She couldn’t continue this—whatever it was with Conner—any longer. She was
pregnant and not in the market for a man. Certainly not until she’d determined
how, exactly, she was going to continue working while raising her baby as a
single mother.
    And any man she did choose wouldn’t have had his job taken from
him by her baby’s father.
    Conner might find her attractive now, but that would change the
moment she started to show. Every time he looked at her, he’d be reminded of
Richard.
    “You mind holding Molly? If you’re up to it.” He passed her the
mare’s lead rope.
    “I’m up to it.” Dallas was glad to help. And glad for something
to distract her from her thoughts about Conner, what they’d once had and what
they possibly could have again.
    “If she gives you any trouble,” he said, “just let go of the
rope.”
    “She won’t.” Dallas rubbed Molly’s nose. The big horse snorted
lustily before nudging Dallas’s hand in a bid for more petting. “See?”
    Dolly, still tied to the tree branch, had lost interest and was
dozing, the deerfly buzzing near her head going unnoticed.
    Conner turned toward the injured mare. Amazingly, she’d
remained where she was, not far from Molly. “Here, girl.” He approached slowly,
the rope held at his side.
    The mare stared at him, her gaze a mixture of curiosity and
trepidation. She might have been raised by humans, but she didn’t trust them
unconditionally. Her colt stood behind her large, round rump, head peeking out.

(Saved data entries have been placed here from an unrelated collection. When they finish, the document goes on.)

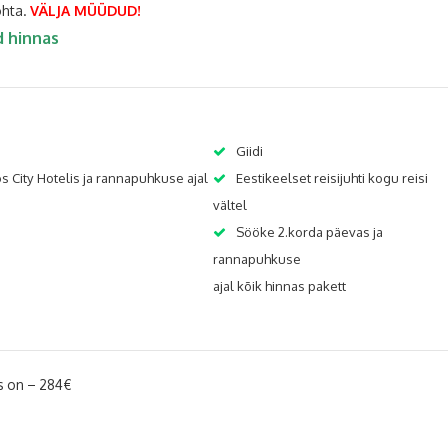
ohta.
VÄLJA MÜÜDUD!
d hinnas
Giidi
 City Hotelis ja rannapuhkuse ajal
Eestikeelset reisijuhti kogu reisi
vältel
Sööke 2.korda päevas ja
rannapuhkuse
ajal kõik hinnas pakett
s on – 284€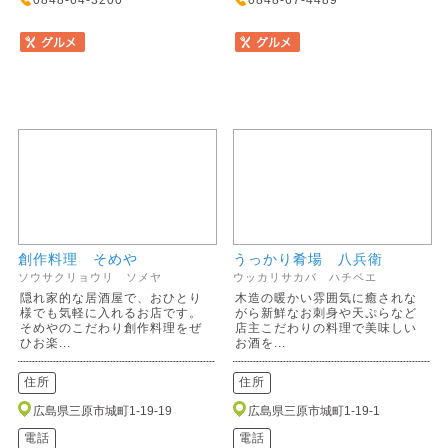
0848-64-3200
0848-67-4489
創作料理 そめや
うっかり肴場 八兵衛
ソウサクリョウリ ソメヤ
ウッカリサカバ ハチベエ
隠れ家的な居酒屋で、おひとり
木造の暖かい雰囲気に癒されな
様でも気軽に入れるお店です。
がら新鮮なお刺身や天ぷらなど
そめやのこだわり創作料理をぜ
店主こだわりの料理で美味しい
ひお楽...
お酒を...
住所
住所
広島県三原市城町1-19-19
広島県三原市城町1-19-1
電話
電話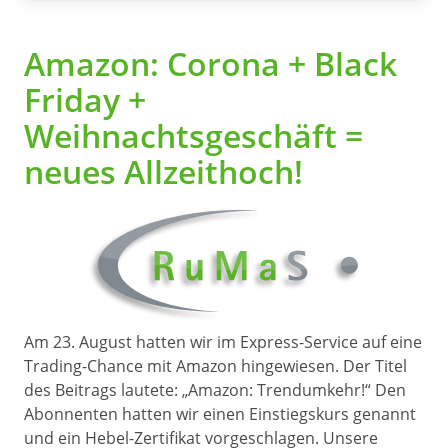
Amazon: Corona + Black
Friday +
Weihnachtsgeschäft =
neues Allzeithoch!
Am 23. August hatten wir im Express-Service auf eine
Trading-Chance mit Amazon hingewiesen. Der Titel
des Beitrags lautete: „Amazon: Trendumkehr!“ Den
Abonnenten hatten wir einen Einstiegskurs genannt
und ein Hebel-Zertifikat vorgeschlagen. Unsere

If not for the instinct to stay with his dam, he’d have scampered off a long
time ago.
    “That’s it.” Conner took another step.

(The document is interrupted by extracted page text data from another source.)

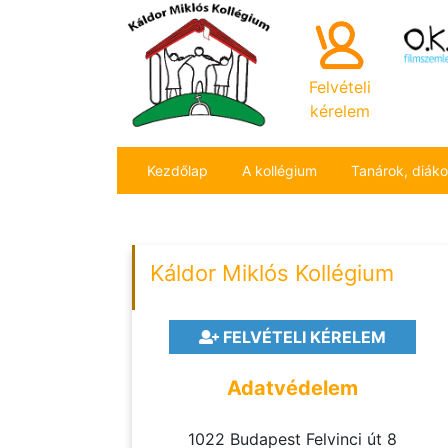
Felvételi
kérelem
Kezdőlap
A kollégium
Tanárok, diák
Káldor Miklós Kollégium
FELVÉTELI KÉRELEM
Adatvédelem
1022 Budapest Felvinci út 8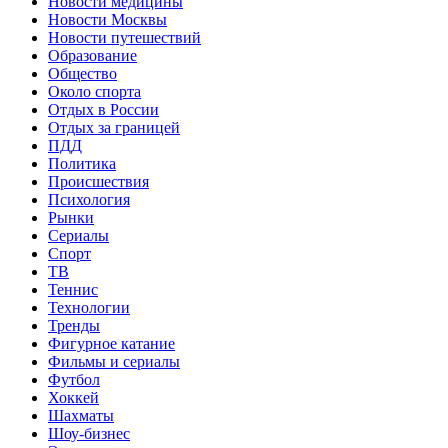
Новости медицины
Новости Москвы
Новости путешествий
Образование
Общество
Около спорта
Отдых в России
Отдых за границей
ПДД
Политика
Происшествия
Психология
Рынки
Сериалы
Спорт
ТВ
Теннис
Технологии
Тренды
Фигурное катание
Фильмы и сериалы
Футбол
Хоккей
Шахматы
Шоу-бизнес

    Dallas suddenly remembered her camera. Stuffing Molly’s lead in
the crook of her arm, she started snapping pictures, grateful that there was
still enough light.
    How could she have forgotten to take pictures?
    Simple. Conner.
    He held out his hand, palm up. The mare arched her neck,
sniffed him and jerked back, before sniffing again. Eventually, to Dallas’s
surprise and delight, she let Conner stroke the side of her face. Another couple
dozen pictures were saved to her camera’s memory card.
    Murmuring to the mare the entire time, Conner lifted the rope,
letting her sniff it before uncoiling it one loop at a time.
    “That’s right,” he crooned. “You know what this is, and you
want to go home. Had your fill of the hard life, I bet.”
    Dallas got another shot of Conner and the mare, this one with
the arrow in her neck prominent.
    He had just laid the rope over the mare’s neck, well beneath
the wound site, when the low rumble of an engine sounded in the distance. No,
two engines, Dallas thought, peering at the top of the hill and listening
intently.
    Their rescue party was arriving, and none too soon.
    Wrong. It was too soon, as a glance at Conner confirmed.
    He hadn’t completely secured the rope, and when the mare tossed
her head, it slipped off. She backed away, lowering her head and baring her
teeth.
    The colt, Dallas suddenly realized. The mare wanted to protect
her baby from danger.
    Dallas jumped as the first ATV crested the hill and came to a
stop, the engine whining as it idled. When the driver—it was Gavin; she could
see that now—started toward them, the mare twisted sideways and galloped down
the hill, her colt in hot pursuit. Seconds later, they disappeared behind the
bend, the clatter of their hooves fading to silence.
    “Conner!” Dallas called, but it was pointless. There was
nothing he could do, no way he could go after them on foot.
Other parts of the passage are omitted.